6 Maravillosa y muy puesta en razón nota al pie número 2 de la Investigación sobre el conocimiento humano, que nunca he visto destacada o glosada, traducción de Jaime Salas para Alianza: “Ha sido la costumbre de los filósofos dividir todas las pasiones de la mente en dos clases, las egoístas y las altruistas que, según se suponía, se hallaban en constante oposición y contrariedad. Se pensaba que las últimas no podían alcanzar su objeto propio más que a costa de las primeras. Entre las pasiones egoístas se encontraban: la avaricia, la ambición, el deseo de venganza. Entre las benévolas, el afecto natural, la amistad, el espíritu cívico.
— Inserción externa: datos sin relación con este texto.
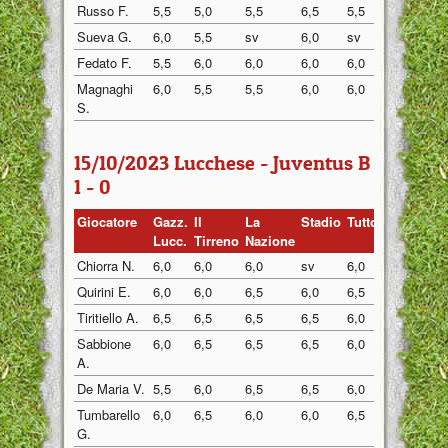
Russo F.
5,5
5,0
5,5
6,5
5,5
6,5
Sueva G.
6,0
5,5
sv
6,0
sv
5,5
Fedato F.
5,5
6,0
6,0
6,0
6,0
5,5
Magnaghi
6,0
5,5
5,5
6,0
6,0
5,5
S.
15/10/2023 Lucchese - Juventus B
1 - 0
Giocatore
Gazz.
Il
La
Stadio
Tuttosp
Gazzett
Lucc.
Tirreno
Nazione
Chiorra N.
6,0
6,0
6,0
sv
6,0
6,0
Quirini E.
6,0
6,0
6,5
6,0
6,5
6,0
Tiritiello A.
6,5
6,5
6,5
6,5
6,0
6,5
Sabbione
6,0
6,5
6,5
6,5
6,0
6,5
A.
De Maria V.
5,5
6,0
6,5
6,5
6,0
6,0
Tumbarello
6,0
6,5
6,0
6,0
6,5
6,0
G.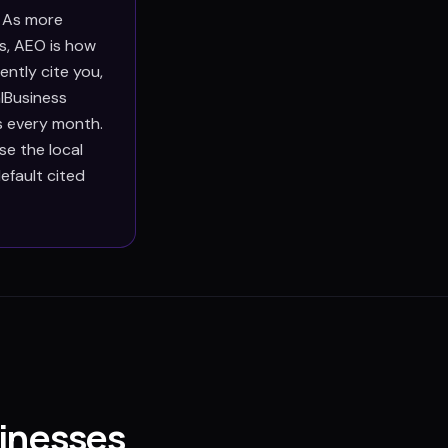
. As more
s, AEO is how
ntly cite you,
lBusiness
s every month.
e the local
efault cited
inesses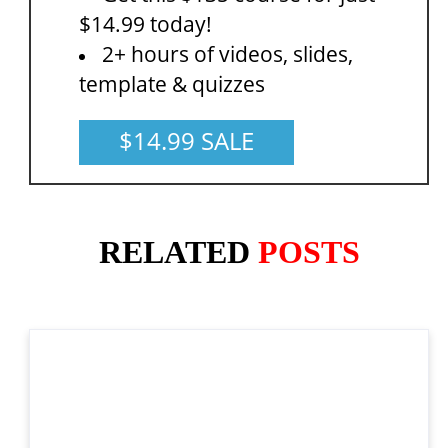
$14.99 today!
2+ hours of videos, slides,
template & quizzes
$14.99 SALE
RELATED
POSTS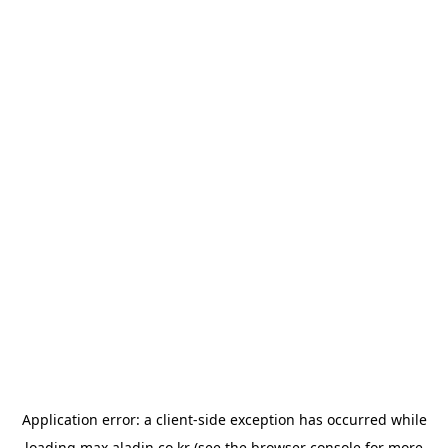
Application error: a
client
-side exception has occurred while
loading
max.aladin.co.kr
(see the
browser console
for more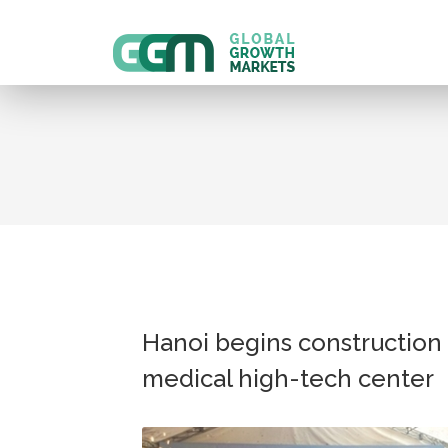
Hanoi begins construction 
medical high-tech center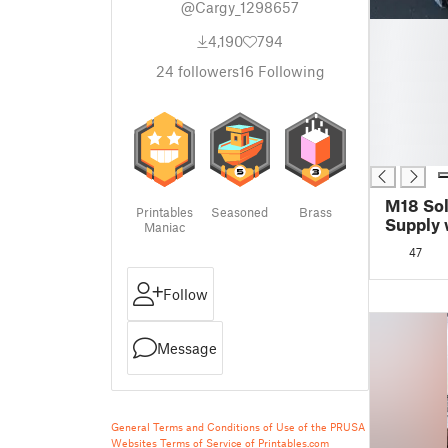
@Cargy_1298657
█
4,190
794
█
█
24
followers
16
Following
█
█
█
█
M18 Sol
Printables
Seasoned
Brass
Supply 
Maniac
Protect
47
Follow
Message
General Terms and Conditions of Use of the PRUSA
Websites
Terms of Service of Printables.com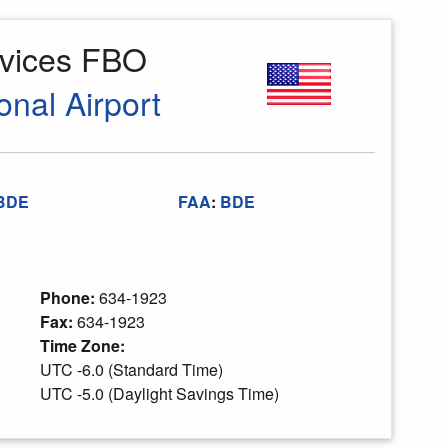
rvices FBO
onal Airport
BDE
FAA
:
BDE
Phone:
634-1923
Fax:
634-1923
Time Zone:
UTC -6.0 (Standard Time)
UTC -5.0 (Daylight Savings Time)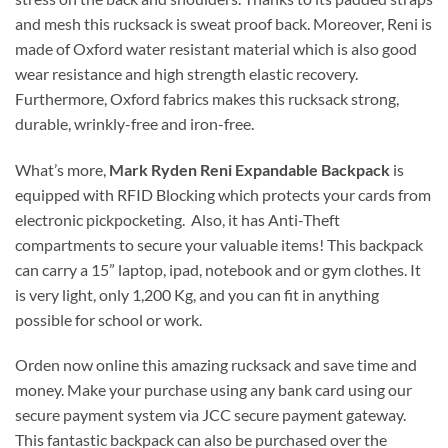
and mesh this rucksack is sweat proof back. Moreover, Reni is
made of Oxford water resistant material which is also good
wear resistance and high strength elastic recovery.
Furthermore, Oxford fabrics makes this rucksack strong,
durable, wrinkly-free and iron-free.
What’s more,
Mark Ryden Reni Expandable Backpack
is
equipped with RFID Blocking which protects your cards from
electronic pickpocketing. Also, it has Anti-Theft
compartments to secure your valuable items! This backpack
can carry a 15” laptop, ipad, notebook and or gym clothes. It
is very light, only 1,200 Kg, and you can fit in anything
possible for school or work.
Orden now online this amazing rucksack and save time and
money. Make your purchase using any bank card using our
secure payment system via JCC secure payment gateway.
This fantastic backpack can also be purchased over the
Ahora pueden los filósofos (véanse los sermones de Butler) apreciar la incorrección de esta división. Se ha demostrado, sin dejar lugar a discusión alguna, que incluso las pasiones comúnmente consideradas egoístas llevan a la mente más allá de sí misma, directamente al objeto; que, aunque la satisfacción de estas pasiones nos produce placer, la anticipación de dicho placer no es la causa de la pasión, sino que, por el contrario, la pasión es anterior al placer, y sin la primera, la última no tendría posibilidad de existir; que el caso es exactamente el mismo con respecto a las llamadas pasiones benévolas y que, por consiguiente, un hombre no es más interesado cuando busca su propia gloría que cuando la felicidad de su amigo es el objeto de sus deseos, ni es más desinteresado cuando sacrifica su tranquilidad y comodidad en favor del bien público que cuando se esfuerza por la gratificación de su avaricia y ambición. Aquí, por tanto, se da un notable reajuste en los límites de las pasiones que, hasta ahora, han sido confundidas por la negligencia e imprecisión de filósofos anteriores. Estos dos ejemplos pueden bastar para mostrarnos la naturaleza e importancia de esta clase de filosofía”. La izquierda internacional se ha burlado mucho y puesto en cuestión la obra de Adam Smith, pero hay que recordar que Smith fue un gran estudioso y catedrático de ética, aparte de heredero intelectual de esta reflexión.